Scenario Bearing-Only Bearing-Angle Bearing-Box
KITTI (NIDE %) 54.5 41.6 34.6
Indoor car (NIDE %) 17.1 19.9 13.5
AirSim sim/MAV (static observer) Fail Fail <15%
Real-world MAV tracking (outdoor) Drifts Drifts Stable/Low
Monte-Carlo, circle/line/PNG pursuit Poor/stable Stable N/A
  • In classic scenarios (e.g., straight-line maneuvers), the bearing-only estimator diverges, whereas the bearing-box estimator remains consistent and accurate.
  • In real-world, high-fidelity simulation (AirSim) and outdoor tests, bearing-box achieves stable estimation even for static observers, something unattainable by previous paradigms (Ning et al., 2024, Zhang et al., 11 Jan 2026).

7. Extensions and Applicability

The bearing-box estimator applies broadly to target motion estimation problems where vision-based 2D or 3D bounding box detection is available.

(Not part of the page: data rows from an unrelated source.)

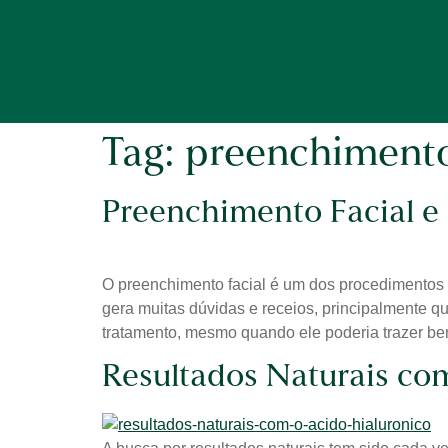
Tag:
preenchimento
Preenchimento Facial e
O preenchimento facial é um dos procedimentos m
gera muitas dúvidas e receios, principalmente q
tratamento, mesmo quando ele poderia trazer ben
Resultados Naturais co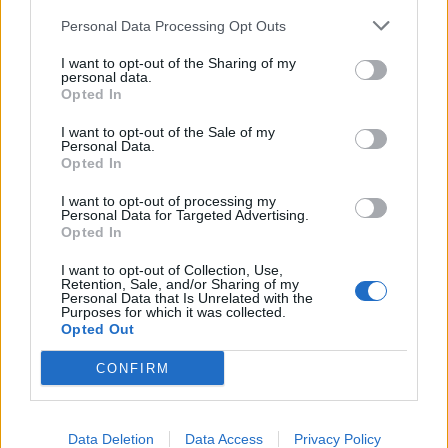
Personal Data Processing Opt Outs
I want to opt-out of the Sharing of my
personal data.
Opted In
I want to opt-out of the Sale of my
Personal Data.
Opted In
I want to opt-out of processing my
Personal Data for Targeted Advertising.
Opted In
I want to opt-out of Collection, Use,
Retention, Sale, and/or Sharing of my
Personal Data that Is Unrelated with the
Purposes for which it was collected.
Opted Out
CONFIRM
Data Deletion
Data Access
Privacy Policy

It is notably advantageous in robotic scenarios—such as ground robot following, MAV-to-MAV tracking, and other applications involving object detection in dynamic environments.

This approach leverages standard outputs of modern detection systems without needing additional sensors or modifications, making it directly compatible with widely deployed pipelines. For MAVs, the framework incorporates a unique coupling between thrust, acceleration, and observability that is not present in ground-based or unconstrained observer systems. This provides enhanced performance and relaxes previous maneuvering requirements, supporting new design and deployment strategies in aerial robotics (Ning et al., 2024, Zhang et al., 11 Jan 2026).